Alright, here are some items that are more in the standard Uni Watch wheelhouse:
• Folks, two gems right here. We’ve featured these 1970s NFL goalpost helmet kits several times before, but I don’t think I’ve ever seen a set where they never even applied the helmet decals! Two different sets to choose from, here and here. Hurry — these listings end tonight.
• Back in the day, bet you could pick up a Mickey Mantle ashtray at his Holiday Inn in Joplin, Missouri, for next to nothing. A bit pricier now!
• How about this DIY Packers sweater?
• If you live in New England, this sticker will leave little doubt where your sports allegiance lies.
• If you’ve never seen or played this 1970s NFL Strategy game, I’d highly recommend it.
• Check it out! A game-worn Chicago White Sox leisure suit jersey top, and with a doozy of an NOB!
• Here’s a rather T-shirt sponsored by GTE, Offiical Telecommunications Consultant to the NFL.

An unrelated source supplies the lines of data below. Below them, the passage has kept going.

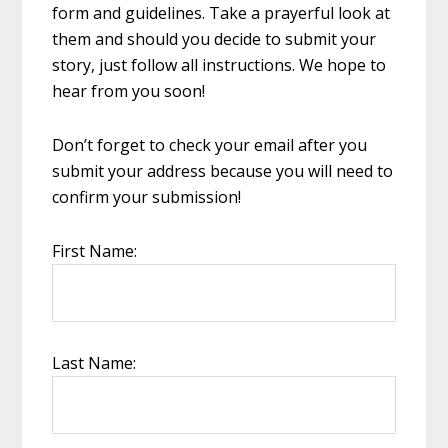
form and guidelines. Take a prayerful look at
them and should you decide to submit your
story, just follow all instructions. We hope to
hear from you soon!
Don’t forget to check your email after you
submit your address because you will need to
confirm your submission!
First Name:
Last Name:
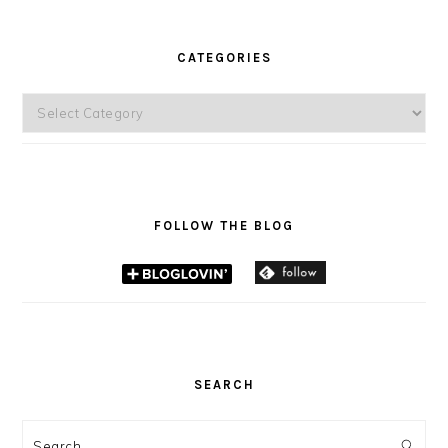
CATEGORIES
Categories
FOLLOW THE BLOG
SEARCH
Search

• Nice-looking 1970s California Angels varsity-style jacket.
• Here’s a Packers jersey by Sand-Knit with the rarely seen logo-inclusive sleeve striping.
• NFL helmet plaques usually have a neutral or gray background. But this 1970s LA Rams plaque has some in-your-face yellow, eh?
Uni Watch News Ticker
By Garrett McGrath
Baseball News: Happy Holidays from the Mets, courtesy of this vintage Christmas card with Mr. Met dressed as Santa (from Bruce Menard). … New Chicago Cub Jon Lester chose former teammate’s Big Papi’s No. 34. … The folks at Hardball Talk think it’s time for the Padres to bring back the brown (thanks, Brinke). … this jersey was listed on MLB shop as “SF Giants 2015 Alt. jersey” but was changed to “Fashion” after SportsLogos.net honcho Chris Creamer contacted team for comment (thanks, Phil).

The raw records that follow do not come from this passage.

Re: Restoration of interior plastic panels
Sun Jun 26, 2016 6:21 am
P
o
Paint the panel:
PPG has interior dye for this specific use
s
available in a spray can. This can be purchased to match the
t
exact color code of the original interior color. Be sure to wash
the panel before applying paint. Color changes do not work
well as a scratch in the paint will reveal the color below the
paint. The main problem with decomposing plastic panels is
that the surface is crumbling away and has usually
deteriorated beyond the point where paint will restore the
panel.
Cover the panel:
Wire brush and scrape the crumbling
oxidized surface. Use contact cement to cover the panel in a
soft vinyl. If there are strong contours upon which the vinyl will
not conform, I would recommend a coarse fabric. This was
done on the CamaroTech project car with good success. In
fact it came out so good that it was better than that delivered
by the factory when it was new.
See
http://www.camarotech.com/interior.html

NFL News: The Seattle Seahawks 12th man jersey was retired 30 years ago yesterday (from Kyle Hanks). … Former Bears DT Steve McMichael’s McNOB = a base-aligned “c” and a raised “c” at different points in his career (from Cork Gaines).
College Football News: Asked and answered: Yesterday reader Joanna Zwiep wanted to know which school this helmet was from. As many readers helpfully explained, it’s from the University of Saint Francis in Indiana, an NAIA
Hockey News: “No pic, but there is a note in this article about Jesse Winchester of the Avalanche experimenting with glasses on the ice,” says Ryan Dowgin. “He has missed the entire year with concussion symptoms. He is okay at the team’s practice facility with a white background, but has issues in full arenas where the background is multicolored. Can’t recall many hockey players wearing glasses, aside from the Hanson brothers.” [Paul here. Glasses on the ice have been rare but not unheard of. Examples include Al Arbour, Hal Laycoe, Charles Shannon, and Clint Albright.]

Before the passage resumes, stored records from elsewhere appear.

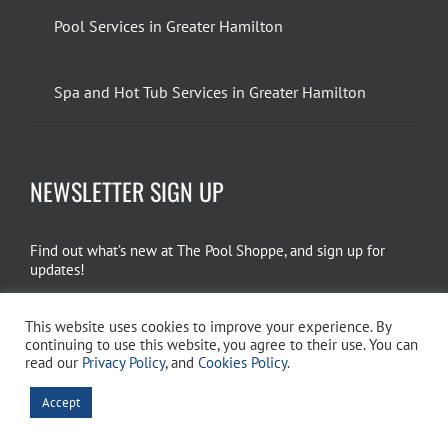
Pool Services in Greater Hamilton
Spa and Hot Tub Services in Greater Hamilton
NEWSLETTER SIGN UP
Find out what’s new at The Pool Shoppe, and sign up for
updates!
EMAIL SIGN UP
This website uses cookies to improve your experience. By
continuing to use this website, you agree to their use. You can
read our
Privacy Policy
, and
Cookies Policy
.
Copyright 2026 The Pool Shoppe. All Rights Reserved.
Privacy Policy
–
Accept
Cookies Policy
–
Terms of Use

Soccer News: Here is a leaked picture of Mexico’s Copa America black home kit (thanks, Phil). … Norway has a new federation crest. … The rest from Yusuke Toyoda: 2015 Asia Cup kicks off in January, and defending champions Japan will wear jerseys with gold numbers and winner’s patches. … South Africa unveils new unis from Nike. … Cardiff City supporters are threatening not to renew their season tickets if the team does not return to its traditional blue shirts.
Grab Bag: The Canadian Olympic Committee has indicated in court documents obtained by TSN that it is pursuing its watershed lawsuit against clothing maker The North Face (from Dr. Peter Baltutis). … Reader David Firestone ranked all 55 NASCAR Sprint Cup teams ranked from first to last on how their paint schemes appearance. … Congresswoman Loretta Sanchez’s holiday card is uni-related (from Andrew Hoenig).